Author: Darryl Gove
A long time ago I described how misaligned loads appeared in profiles of 32-bit applications. Since then we’ve changed the level of detail presented in the Performance Analyzer. When I wrote the article the time spent on-cpu that wasn’t User time was grouped as System time. We’ve now started showing more detail – and more detail is good.
Here’s a similar bit of code:
#include <stdio.h>
static int i,j;
volatile double *d;
void main ()
{
char a[10];
d=(double*)&a[1];
j=100000000;
for (i=0;i < j; i++)
{
*d+=5.0;
}
printf("%f",d);
}
This code stores into a misaligned double, and that’s all we need in order to generate misaligned traps and see how they are shown in the performance analyzer. Here’s the hot loop:
Load Object: a.out Inclusive Inclusive User CPU Time Trap CPU Time Name (sec.) (sec.) 1.131 0.510 [?] 10928: inc 4, %i1 0. 0. [?] 1092c: ldd [%i2], %f2 0.811 0.380 [?] 10930: faddd %f2, %f0, %f4 0. 0. [?] 10934: std %f4, [%i2] 0.911 0.480 [?] 10938: ldd [%i2], %f2 1.121 0.370 [?] 1093c: faddd %f2, %f0, %f4 0. 0. [?] 10940: std %f4, [%i2] 0.761 0.410 [?] 10944: ldd [%i2], %f2 0.911 0.410 [?] 10948: faddd %f2, %f0, %f4 0.010 0. [?] 1094c: std %f4, [%i2] 0.941 0.450 [?] 10950: ldd [%i2], %f2 1.111 0.380 [?] 10954: faddd %f2, %f0, %f4 0. 0. [?] 10958: cmp %i1, %i5 0. 0. [?] 1095c: ble,pt %icc,0x10928 0. 0. [?] 10960: std %f4, [%i2]
So the first thing to notice is that we’re now reporting Trap time rather than aggregating it into System time. This is useful because trap time is intrinsically different from system time, so it’s worth displaying it differently. Fortunately the new overview screen highlights the trap time, so it’s easy to recognise when to look for it.
Now, you should be familiar with the “previous instruction is to blame rule” for interpreting the output from the performance analyzer. Dealing with traps is no different, the time spent on the next instruction is due to the trap of the previous instruction. So the final load in the loop takes about 1.1s of user time and 0.38s of trap time.

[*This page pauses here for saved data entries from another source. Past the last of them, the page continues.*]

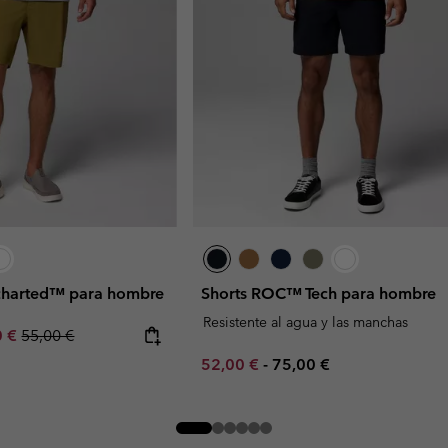
charted™ para hombre
Shorts ROC™ Tech para hombre
Resistente al agua y las manchas
rice:
um sale price:
Regular price:
0 €
55,00 €
Minimum sale price:
Maximum price:
52,00 €
-
75,00 €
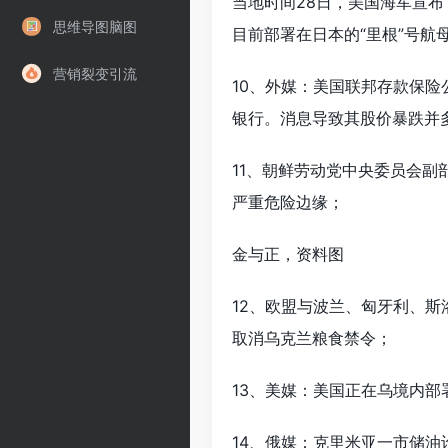
当地时间28日，美国海军宣布
思维导图脑图
目前部署在日本的“里根”号航
营销裂变引流
10、外媒：美国联邦存款保
银行。消息导致其股价暴跌并
11、朝鲜劳动党中央委员会
严重危险边缘；
金与正，资料图
12、欧盟与波兰、匈牙利、
取消乌克兰粮食禁令；
13、美媒：美国正在乌境内
14、俄媒：克里米亚一市储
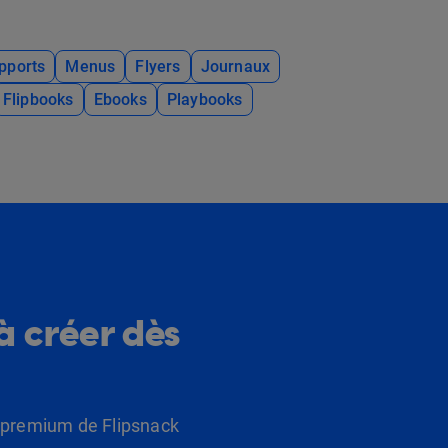
pports
Menus
Flyers
Journaux
Flipbooks
Ebooks
Playbooks
à créer dès
s premium de Flipsnack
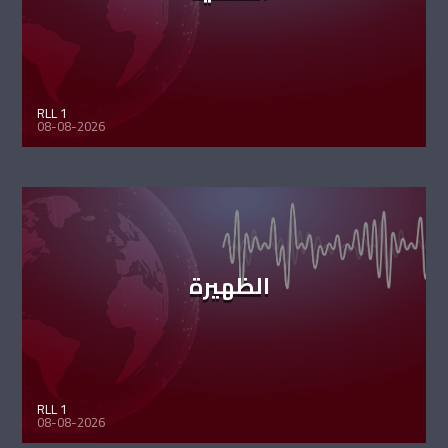
RLL 1
08-08-2026
الظهيرة
RLL 1
08-08-2026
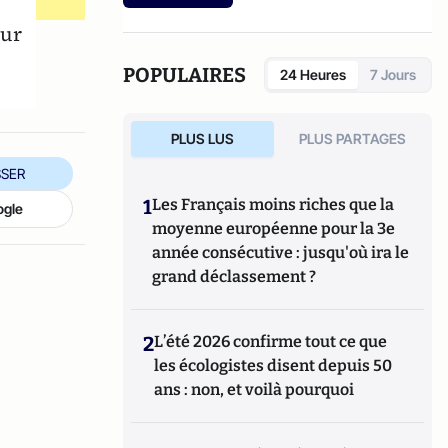
etc.).
our
POPULAIRES
24 Heures
7 Jours
PLUS LUS
PLUS PARTAGES
SER
1
Les Français moins riches que la
ogle
moyenne européenne pour la 3e
année consécutive : jusqu'où ira le
grand déclassement ?
2
L’été 2026 confirme tout ce que
les écologistes disent depuis 50
ans : non, et voilà pourquoi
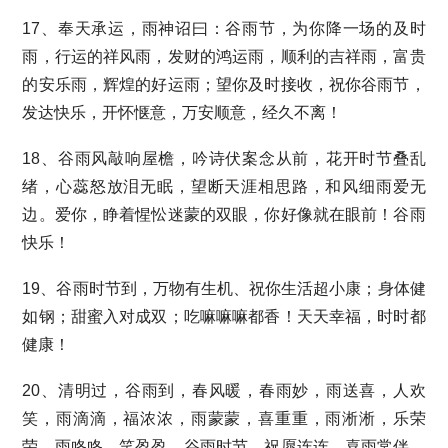
17、奉天承运，雨神诏曰：谷雨节，为你降一场的及时
雨，行运的祥风雨，发财的鸿运雨，顺利的吉祥雨，富贵
的安乐雨，辉煌的好运雨；望你及时接收，祝你谷雨节，
发达快乐，开怀惬意，万安顺意，经久不离！
18、谷雨风敲响屋檐，吟诗伏案念从前，花开时节叠乱
绪，心蕊怒放泪无眠，望断天涯相思路，和风细雨爱无
边。爱你，睁着惺忪迷蒙的双眼，你好像就在眼前！谷雨
快乐！
19、谷雨时节到，万物有生机、祝你生活超小康；身体健
如钢；甜蜜入对成双；吃嘛嘛嘛都香！天天幸福，时时都
健康！
20、清明过，谷雨到，春风暖，春雨妙，雨送喜，人欢
笑，雨滴滴，福浓浓，雨蒙蒙，喜重重，雨淅淅，乐荣
荣，雨咚咚，笑盈盈。谷雨时节，祝愿连连，喜雨常伴，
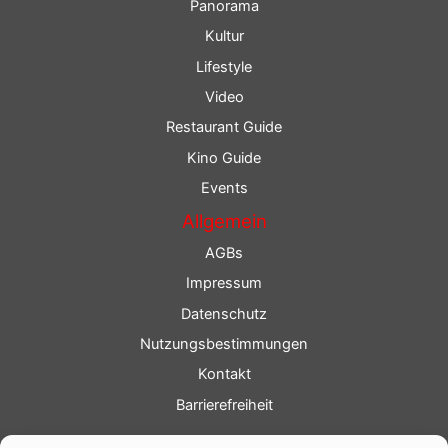
Panorama
Kultur
Lifestyle
Video
Restaurant Guide
Kino Guide
Events
Allgemein
AGBs
Impressum
Datenschutz
Nutzungsbestimmungen
Kontakt
Barrierefreiheit
Service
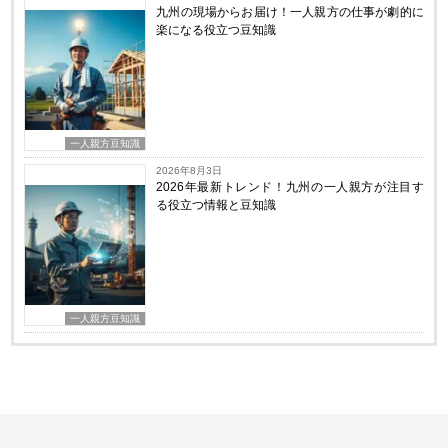
九州の現場からお届け！一人親方の仕事が劇的に
楽になる役立つ豆知識
一人親方豆知識
2026年8月3日
2026年最新トレンド！九州の一人親方が注目す
る役立つ情報と豆知識
一人親方豆知識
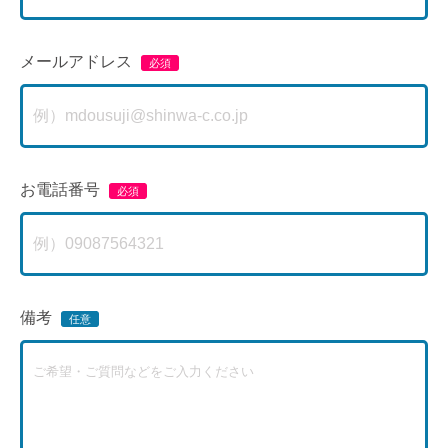
メールアドレス
お電話番号
備考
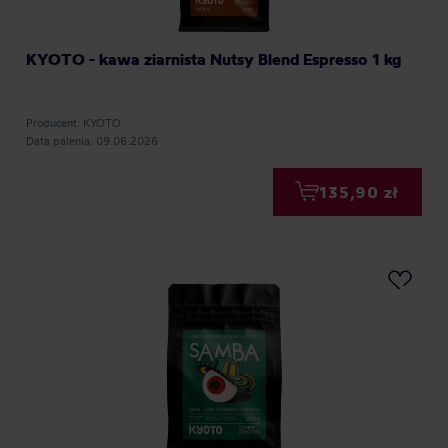
KYOTO - kawa ziarnista Nutsy Blend Espresso 1 kg
Producent: KYOTO
Data palenia: 09.06.2026
135,90 zł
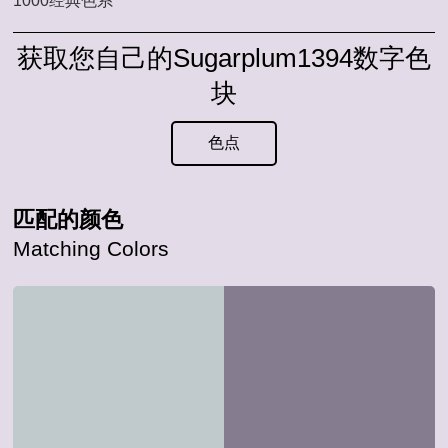
1000经典色系
获取您自己的Sugarplum1394数字色
块
色点
匹配的颜色
Matching Colors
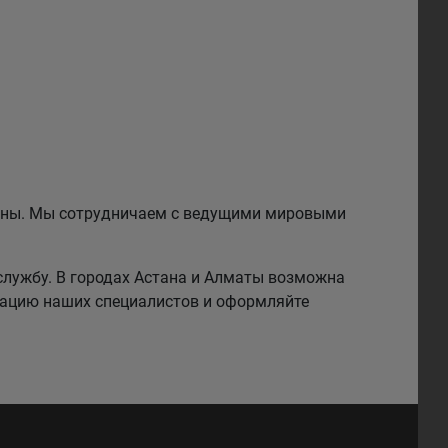
езины. Мы сотрудничаем с ведущими мировыми
службу. В городах Астана и Алматы возможна
тацию наших специалистов и оформляйте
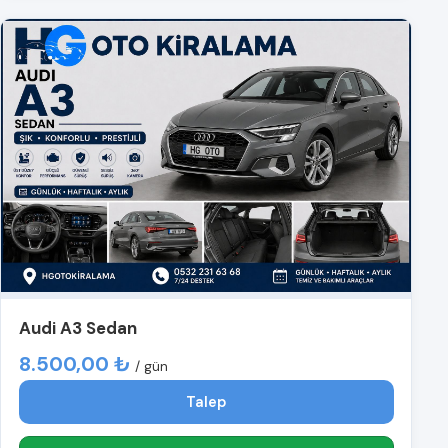
Audi A3 Sedan
8.500,00 ₺
/ gün
Talep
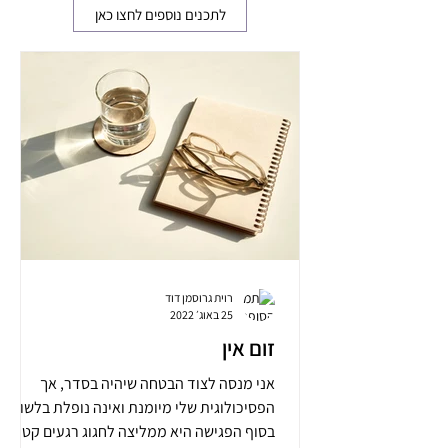
לתכנים נוספים לחצו כאן
רוית גרוסמן דוד
25 באוג׳ 2022
זום אין
אני מנסה לצוד הבטחה שיהיה בסדר, אך
הפסיכולוגית שלי מיומנת ואינה נופלת בלשונה.
בסוף הפגישה היא ממליצה לחגוג רגעים קטנים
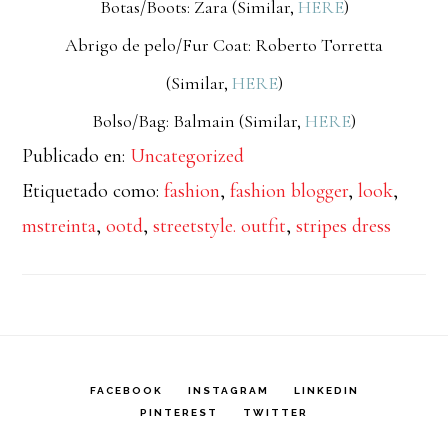
Botas/Boots: Zara (Similar,
HERE
)
Abrigo de pelo/Fur Coat: Roberto Torretta
(Similar,
HERE
)
Bolso/Bag: Balmain (Similar,
HERE
)
Publicado en:
Uncategorized
Etiquetado como:
fashion
,
fashion blogger
,
look
,
mstreinta
,
ootd
,
streetstyle. outfit
,
stripes dress
FACEBOOK
INSTAGRAM
LINKEDIN
PINTEREST
TWITTER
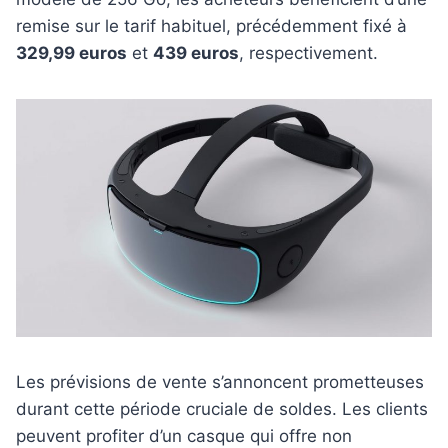
remise sur le tarif habituel, précédemment fixé à
329,99 euros
et
439 euros
, respectivement.
Les prévisions de vente s’annoncent prometteuses
durant cette période cruciale de soldes. Les clients
peuvent profiter d’un casque qui offre non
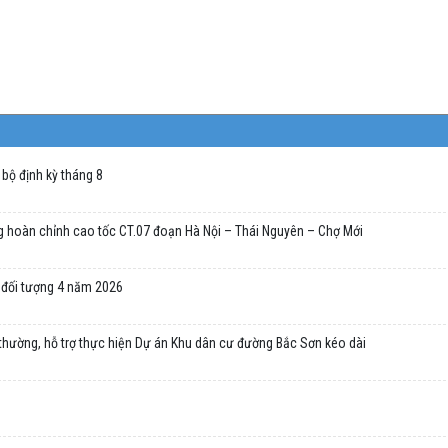
bộ định kỳ tháng 8
g hoàn chỉnh cao tốc CT.07 đoạn Hà Nội – Thái Nguyên – Chợ Mới
 đối tượng 4 năm 2026
thường, hỗ trợ thực hiện Dự án Khu dân cư đường Bắc Sơn kéo dài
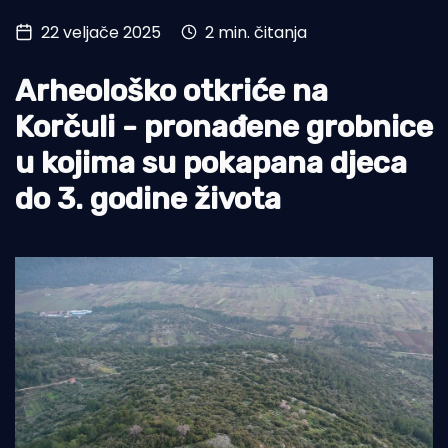
22 veljače 2025
2 min. čitanja
Turizam i nautika
Pomorstvo
Arheološko otkriće na
Ribolov
Korčuli - pronađene grobnice
u kojima su pokapana djeca
Ekologija
do 3. godine života
Tradicija i kultura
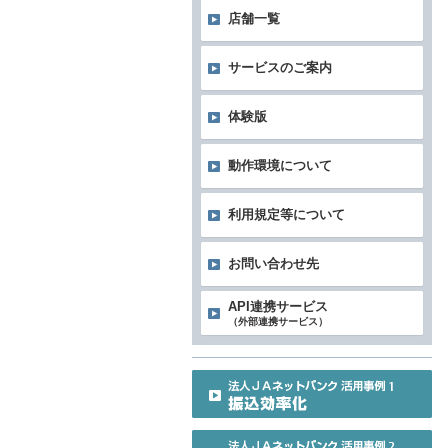
店舗一覧
サービスのご案内
体験版
動作環境について
利用規定等について
お問い合わせ先
API連携サービス
（外部連携サービス）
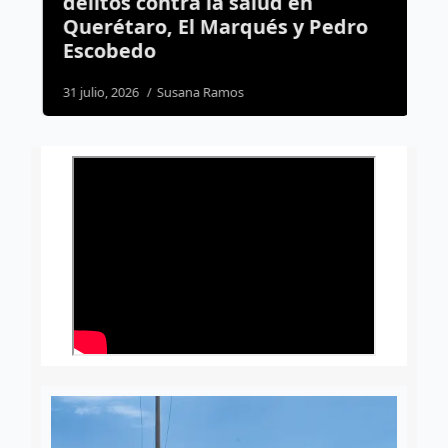
delitos contra la salud en
c
Querétaro, El Marqués y Pedro
s
Escobedo
6
31 julio, 2026
Susana Ramos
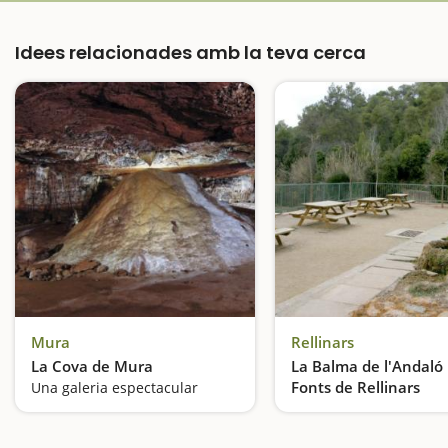
Idees relacionades amb la teva cerca
Mura
Rellinars
La Cova de Mura
La Balma de l'Andaló i
Fonts de Rellinars
Una galeria espectacular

Slight side track about the “blame the last instruction” rule. For misaligned accesses the problem instruction traps and its action is emulated. So the next instruction executed is the instruction following the misaligned access. That’s why we see time attributed to the following instruction. However, there are situations where an instruction is retried after a trap, in those cases the next instruction is the instruction that caused the trap. Examples of this are TLB misses or save/restore instructions.
If we recompile the code as 64-bit and set -xmemalign=8i, then we get a different profile:
Exclusive User CPU Time Name (sec.) 3.002 <Total> 2.882 __misalign_trap_handler 0.070 main 0.040 __do_misaligned_ldst_instr 0.010 getreg 0. _start
For 64-bit code the misaligned operations are fixed in user-land. One (unexpected) advantage of this is that you can take a look at the routines that call the trap handler and identify exactly where the misaligned memory operations are:
0.480 main + 0x00000078 0.410 main + 0x0000006C 0.380 main + 0x00000060 0.370 main + 0x00000088 0.310 main + 0x0000005C 0.270 main + 0x00000068 0.260 main + 0x00000074
This is really useful if there are a number of sites and your objective is to fix them in order of performance impact.